Results will improve estimates of the brittleness of tight reservoirs, and how effective hydraulic fracturing will be. Currently, brittleness, or fracture density, is estimated primarily from the elastic properties determined from acoustic logs. The theory suggests that fracture toughness is also an important variable to consider.
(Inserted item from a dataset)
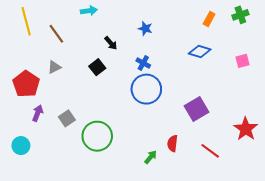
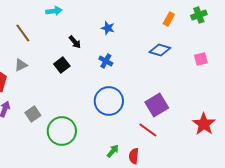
blue circle: (146, 89) -> (109, 101), moved
red semicircle: (172, 143) -> (134, 156), moved
red line: (210, 151) -> (148, 130), moved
Preliminary data suggests that fracture density can be predicted using an equation derived from the relationship between fracture density and strain energy.

Introduction

The relationship between strain energy and fracturing has a long theoretical history, but little has been done in the geosciences to investigate the relationship between strain energy and fracture density.

Fracture density, and its related concept fracture spacing, has been studied extensively for decades (Narr and Lerche, 1984; Watts, 1983; Willemse et al., 1997; Julander et al., 1999; Tapp et al., 1999; Mauldon, Dunne and Rohrbaught, 2001; Di Naccio et al., 2005; Ortega, Marrett and Laubach, 2006; Lorenz Cooper and Olsson, 2006; McLennan et al., 2009; Zahm and Hennings, 2009; Barthelemy, Guiton and Daniel, 2009; and many others).

More recently, seismic methods have been used to characterize subsurface fractures from P-wave velocity reduction (Karaman et al., 1997), shear-wave splitting (Lou and Rial, 1997), frequency dependent anisotropy (Maultzsch et. al., 2003), and Azimuthal AVO analysis (Xu and Tsvankin, 2007), as well as to monitor the artificial fracturing process in real time (Maxwell and Urbancic, 2005).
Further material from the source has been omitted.